> _Exercise inputs_:
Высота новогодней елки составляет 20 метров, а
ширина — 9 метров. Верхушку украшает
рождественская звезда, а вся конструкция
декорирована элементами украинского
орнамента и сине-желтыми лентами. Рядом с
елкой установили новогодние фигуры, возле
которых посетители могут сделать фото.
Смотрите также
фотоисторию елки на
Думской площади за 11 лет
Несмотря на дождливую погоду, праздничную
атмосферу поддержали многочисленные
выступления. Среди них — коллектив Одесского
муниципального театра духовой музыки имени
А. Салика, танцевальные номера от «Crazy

> _Work item_: Would you please reproduce all of the lines above exactly?

> _Solution for this problem_:
Высота новогодней елки составляет 20 метров, а
ширина — 9 метров. Верхушку украшает
рождественская звезда, а вся конструкция
декорирована элементами украинского
орнамента и сине-желтыми лентами. Рядом с
елкой установили новогодние фигуры, возле
которых посетители могут сделать фото.
Смотрите также
фотоисторию елки на
Думской площади за 11 лет
Несмотря на дождливую погоду, праздничную
атмосферу поддержали многочисленные
выступления. Среди них — коллектив Одесского
муниципального театра духовой музыки имени
А. Салика, танцевальные номера от «Crazy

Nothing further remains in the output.